§ **Assignment**: Set down the data below word for word, and leave the images aside.

Records from a collection:
Start of Block

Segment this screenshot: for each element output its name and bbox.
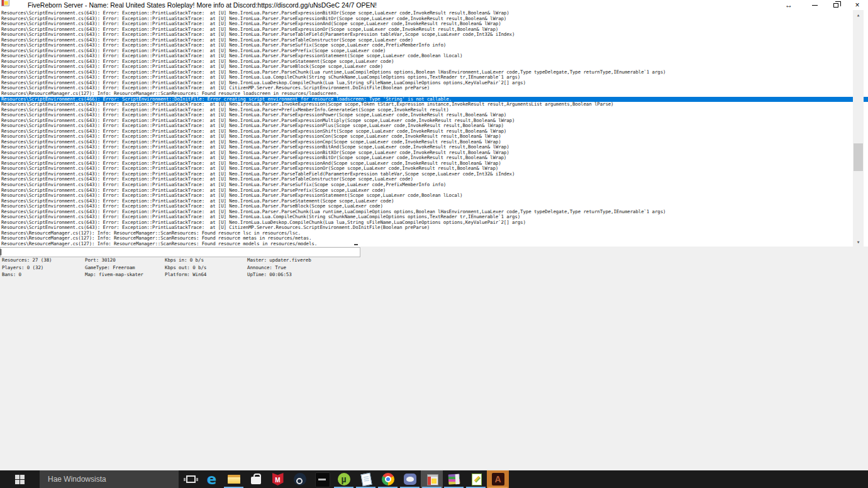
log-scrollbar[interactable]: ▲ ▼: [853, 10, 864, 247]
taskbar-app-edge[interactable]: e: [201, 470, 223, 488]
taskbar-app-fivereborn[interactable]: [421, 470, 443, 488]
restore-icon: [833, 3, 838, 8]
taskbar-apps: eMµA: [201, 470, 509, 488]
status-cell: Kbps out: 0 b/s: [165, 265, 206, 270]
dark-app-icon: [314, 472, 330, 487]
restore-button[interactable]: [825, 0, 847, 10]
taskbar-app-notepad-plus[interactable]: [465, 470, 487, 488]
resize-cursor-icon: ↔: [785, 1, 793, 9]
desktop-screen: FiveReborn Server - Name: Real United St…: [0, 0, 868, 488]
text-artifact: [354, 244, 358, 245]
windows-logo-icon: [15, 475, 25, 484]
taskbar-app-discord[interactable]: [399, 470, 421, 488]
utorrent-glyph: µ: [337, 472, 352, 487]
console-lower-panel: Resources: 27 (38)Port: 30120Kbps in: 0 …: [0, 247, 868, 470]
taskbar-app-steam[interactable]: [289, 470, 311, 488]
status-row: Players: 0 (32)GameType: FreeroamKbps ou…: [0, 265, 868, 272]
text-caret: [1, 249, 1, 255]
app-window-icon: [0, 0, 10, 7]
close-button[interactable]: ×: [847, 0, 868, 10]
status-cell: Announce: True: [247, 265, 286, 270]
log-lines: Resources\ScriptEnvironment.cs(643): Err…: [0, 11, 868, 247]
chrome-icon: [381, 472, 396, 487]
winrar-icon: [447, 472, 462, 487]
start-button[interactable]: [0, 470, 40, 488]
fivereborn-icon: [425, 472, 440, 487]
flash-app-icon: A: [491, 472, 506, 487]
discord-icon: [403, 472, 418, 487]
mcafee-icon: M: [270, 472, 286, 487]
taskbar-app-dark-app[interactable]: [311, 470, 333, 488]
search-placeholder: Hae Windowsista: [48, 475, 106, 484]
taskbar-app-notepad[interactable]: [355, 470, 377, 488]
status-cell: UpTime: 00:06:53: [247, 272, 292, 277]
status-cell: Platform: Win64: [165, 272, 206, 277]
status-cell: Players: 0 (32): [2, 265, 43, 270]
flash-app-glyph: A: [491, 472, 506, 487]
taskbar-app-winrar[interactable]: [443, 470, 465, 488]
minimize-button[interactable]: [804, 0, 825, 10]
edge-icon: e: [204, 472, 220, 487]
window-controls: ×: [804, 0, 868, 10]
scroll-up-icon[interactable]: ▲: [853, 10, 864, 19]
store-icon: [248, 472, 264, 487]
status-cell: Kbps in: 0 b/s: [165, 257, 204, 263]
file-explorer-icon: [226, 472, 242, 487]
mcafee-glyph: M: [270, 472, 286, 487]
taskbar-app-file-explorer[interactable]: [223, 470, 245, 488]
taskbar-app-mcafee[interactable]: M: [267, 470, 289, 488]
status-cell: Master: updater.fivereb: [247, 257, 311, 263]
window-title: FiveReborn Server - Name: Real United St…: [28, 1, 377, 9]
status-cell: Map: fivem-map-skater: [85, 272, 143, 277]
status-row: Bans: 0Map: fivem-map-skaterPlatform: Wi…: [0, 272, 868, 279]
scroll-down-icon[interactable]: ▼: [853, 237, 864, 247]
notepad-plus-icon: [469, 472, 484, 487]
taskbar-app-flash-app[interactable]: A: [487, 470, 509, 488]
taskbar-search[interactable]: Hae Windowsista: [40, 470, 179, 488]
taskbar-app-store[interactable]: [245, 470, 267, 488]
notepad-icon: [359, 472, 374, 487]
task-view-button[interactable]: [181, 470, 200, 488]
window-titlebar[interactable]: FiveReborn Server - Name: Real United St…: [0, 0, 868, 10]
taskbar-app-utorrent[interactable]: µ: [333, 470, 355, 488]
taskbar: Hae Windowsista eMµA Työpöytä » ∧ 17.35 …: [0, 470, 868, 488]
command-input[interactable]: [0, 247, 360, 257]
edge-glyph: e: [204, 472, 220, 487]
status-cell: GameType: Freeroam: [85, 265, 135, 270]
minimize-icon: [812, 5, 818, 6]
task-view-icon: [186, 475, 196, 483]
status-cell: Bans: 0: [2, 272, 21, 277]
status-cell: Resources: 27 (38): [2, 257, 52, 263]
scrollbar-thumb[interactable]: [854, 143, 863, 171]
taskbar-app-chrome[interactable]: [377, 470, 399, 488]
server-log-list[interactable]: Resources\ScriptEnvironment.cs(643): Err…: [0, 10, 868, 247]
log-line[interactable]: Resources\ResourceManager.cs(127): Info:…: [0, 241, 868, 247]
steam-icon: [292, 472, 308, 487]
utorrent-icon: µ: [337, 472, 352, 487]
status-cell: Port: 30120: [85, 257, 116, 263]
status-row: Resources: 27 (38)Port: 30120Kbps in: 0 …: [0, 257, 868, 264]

End of Block

§ **Solution to the problem**:
Segment this screenshot: for each element output its name and bbox.
log-scrollbar[interactable]: ▲ ▼: [853, 10, 864, 247]
taskbar-app-edge[interactable]: e: [201, 470, 223, 488]
taskbar-app-fivereborn[interactable]: [421, 470, 443, 488]
restore-icon: [833, 3, 838, 8]
taskbar-apps: eMµA: [201, 470, 509, 488]
status-cell: Kbps out: 0 b/s: [165, 265, 206, 270]
dark-app-icon: [314, 472, 330, 487]
restore-button[interactable]: [825, 0, 847, 10]
taskbar-app-notepad-plus[interactable]: [465, 470, 487, 488]
resize-cursor-icon: ↔: [785, 1, 793, 9]
desktop-screen: FiveReborn Server - Name: Real United St…: [0, 0, 868, 488]
text-artifact: [354, 244, 358, 245]
windows-logo-icon: [15, 475, 25, 484]
taskbar-app-discord[interactable]: [399, 470, 421, 488]
utorrent-glyph: µ: [337, 472, 352, 487]
console-lower-panel: Resources: 27 (38)Port: 30120Kbps in: 0 …: [0, 247, 868, 470]
taskbar-app-steam[interactable]: [289, 470, 311, 488]
status-row: Players: 0 (32)GameType: FreeroamKbps ou…: [0, 265, 868, 272]
text-caret: [1, 249, 1, 255]
app-window-icon: [0, 0, 10, 7]
close-button[interactable]: ×: [847, 0, 868, 10]
status-cell: Announce: True: [247, 265, 286, 270]
log-lines: Resources\ScriptEnvironment.cs(643): Err…: [0, 11, 868, 247]
chrome-icon: [381, 472, 396, 487]
winrar-icon: [447, 472, 462, 487]
start-button[interactable]: [0, 470, 40, 488]
fivereborn-icon: [425, 472, 440, 487]
flash-app-icon: A: [491, 472, 506, 487]
discord-icon: [403, 472, 418, 487]
mcafee-icon: M: [270, 472, 286, 487]
taskbar-app-dark-app[interactable]: [311, 470, 333, 488]
search-placeholder: Hae Windowsista: [48, 475, 106, 484]
taskbar-app-notepad[interactable]: [355, 470, 377, 488]
status-cell: UpTime: 00:06:53: [247, 272, 292, 277]
status-cell: Platform: Win64: [165, 272, 206, 277]
status-cell: Players: 0 (32): [2, 265, 43, 270]
flash-app-glyph: A: [491, 472, 506, 487]
taskbar-app-winrar[interactable]: [443, 470, 465, 488]
minimize-button[interactable]: [804, 0, 825, 10]
edge-icon: e: [204, 472, 220, 487]
window-controls: ×: [804, 0, 868, 10]
scroll-up-icon[interactable]: ▲: [853, 10, 864, 19]
store-icon: [248, 472, 264, 487]
status-cell: Kbps in: 0 b/s: [165, 257, 204, 263]
file-explorer-icon: [226, 472, 242, 487]
mcafee-glyph: M: [270, 472, 286, 487]
taskbar-app-file-explorer[interactable]: [223, 470, 245, 488]
taskbar-app-mcafee[interactable]: M: [267, 470, 289, 488]
status-cell: Master: updater.fivereb: [247, 257, 311, 263]
window-title: FiveReborn Server - Name: Real United St…: [28, 1, 377, 9]
status-cell: Map: fivem-map-skater: [85, 272, 143, 277]
status-row: Bans: 0Map: fivem-map-skaterPlatform: Wi…: [0, 272, 868, 279]
scroll-down-icon[interactable]: ▼: [853, 237, 864, 247]
notepad-plus-icon: [469, 472, 484, 487]
taskbar-app-flash-app[interactable]: A: [487, 470, 509, 488]
taskbar-search[interactable]: Hae Windowsista: [40, 470, 179, 488]
taskbar-app-store[interactable]: [245, 470, 267, 488]
notepad-icon: [359, 472, 374, 487]
task-view-button[interactable]: [181, 470, 200, 488]
window-titlebar[interactable]: FiveReborn Server - Name: Real United St…: [0, 0, 868, 10]
taskbar-app-utorrent[interactable]: µ: [333, 470, 355, 488]
taskbar: Hae Windowsista eMµA Työpöytä » ∧ 17.35 …: [0, 470, 868, 488]
command-input[interactable]: [0, 247, 360, 257]
edge-glyph: e: [204, 472, 220, 487]
status-cell: GameType: Freeroam: [85, 265, 135, 270]
minimize-icon: [812, 5, 818, 6]
task-view-icon: [186, 475, 196, 483]
status-cell: Bans: 0: [2, 272, 21, 277]
status-cell: Resources: 27 (38): [2, 257, 52, 263]
scrollbar-thumb[interactable]: [854, 143, 863, 171]
taskbar-app-chrome[interactable]: [377, 470, 399, 488]
server-log-list[interactable]: Resources\ScriptEnvironment.cs(643): Err…: [0, 10, 868, 247]
log-line[interactable]: Resources\ResourceManager.cs(127): Info:…: [0, 241, 868, 247]
steam-icon: [292, 472, 308, 487]
utorrent-icon: µ: [337, 472, 352, 487]
status-cell: Port: 30120: [85, 257, 116, 263]
status-row: Resources: 27 (38)Port: 30120Kbps in: 0 …: [0, 257, 868, 264]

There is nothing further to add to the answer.